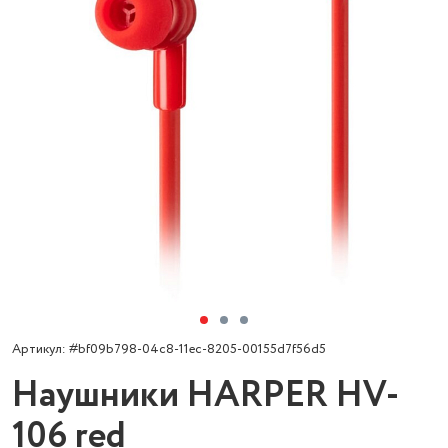
Артикул: #bf09b798-04c8-11ec-8205-00155d7f56d5
Наушники HARPER HV-
106 red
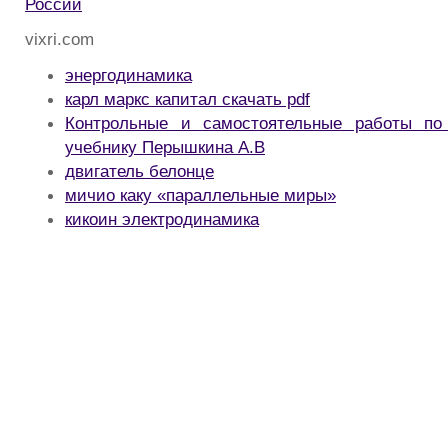
России
vixri.com
энергодинамика
карл маркс капитал скачать pdf
Контрольные и самостоятельные работы по
учебнику Перышкина А.В
двигатель белонце
мичио каку «параллельные миры»
кикоин электродинамика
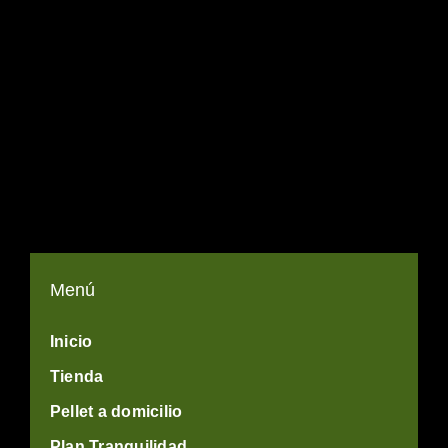
Menú
Inicio
Tienda
Pellet a domicilio
Plan Tranquilidad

____________________

Prompt -> Print each record exactly as it stands, omitting the pictures.

Expected answer ->
Артикул: #bf09b798-04c8-11ec-8205-00155d7f56d5
Наушники HARPER HV-
106 red
России
vixri.com
энергодинамика
карл маркс капитал скачать pdf
Контрольные и самостоятельные работы по
учебнику Перышкина А.В
двигатель белонце
мичио каку «параллельные миры»
кикоин электродинамика
Menú
Inicio
Tienda
Pellet a domicilio
Plan Tranquilidad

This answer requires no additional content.